### What needs to be done
Restate verbatim the span of lines below between the line with "国网临汾供电公司首创断线瞬切开关 填补了配电线路切除断线故障的技术空白" and the line with "国网天祝县供电公司：10千伏配网线路馈线自动化全覆盖", including those two lines, and only that span.

### Task data
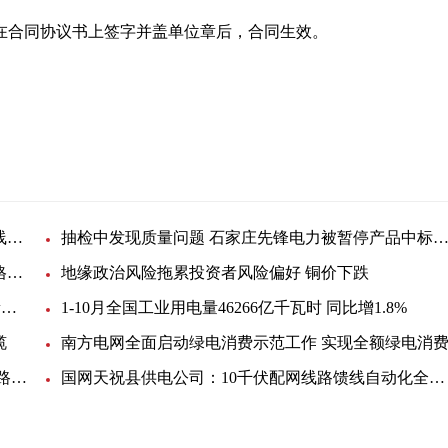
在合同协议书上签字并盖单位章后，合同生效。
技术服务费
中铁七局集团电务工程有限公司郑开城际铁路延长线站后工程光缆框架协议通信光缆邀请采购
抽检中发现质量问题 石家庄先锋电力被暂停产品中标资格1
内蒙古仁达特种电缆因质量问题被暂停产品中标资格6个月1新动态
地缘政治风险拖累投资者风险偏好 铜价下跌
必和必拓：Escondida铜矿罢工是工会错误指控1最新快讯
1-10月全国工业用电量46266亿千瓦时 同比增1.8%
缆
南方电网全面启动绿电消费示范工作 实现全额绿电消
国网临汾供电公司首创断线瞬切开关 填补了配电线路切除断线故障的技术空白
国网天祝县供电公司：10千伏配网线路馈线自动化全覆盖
* * *
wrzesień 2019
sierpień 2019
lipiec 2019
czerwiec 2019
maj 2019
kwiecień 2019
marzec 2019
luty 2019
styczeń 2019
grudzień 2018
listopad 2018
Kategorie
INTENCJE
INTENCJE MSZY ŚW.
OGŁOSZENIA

### Solution to this exercise
国网临汾供电公司首创断线瞬切开关 填补了配电线路切除断线故障的技术空白
国网天祝县供电公司：10千伏配网线路馈线自动化全覆盖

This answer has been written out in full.